### YOUR TASK
From the line that contains "Meeting Transcription App" to the last line of the records below, copy everything exactly, both ends included.

### EXERCISE MATERIAL
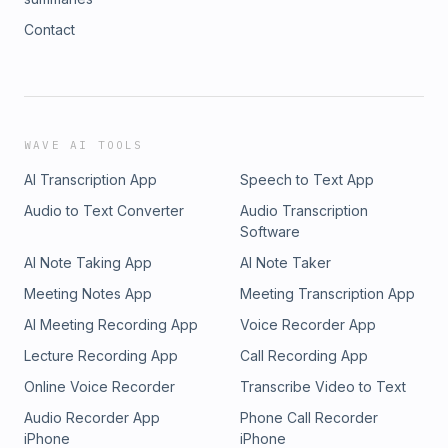
Contact
WAVE AI TOOLS
AI Transcription App
Speech to Text App
Audio to Text Converter
Audio Transcription
Software
AI Note Taking App
AI Note Taker
Meeting Notes App
Meeting Transcription App
AI Meeting Recording App
Voice Recorder App
Lecture Recording App
Call Recording App
Online Voice Recorder
Transcribe Video to Text
Audio Recorder App
Phone Call Recorder
iPhone
iPhone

### RESULT OF THIS TASK
Meeting Transcription App
AI Meeting Recording App
Voice Recorder App
Lecture Recording App
Call Recording App
Online Voice Recorder
Transcribe Video to Text
Audio Recorder App
Phone Call Recorder
iPhone
iPhone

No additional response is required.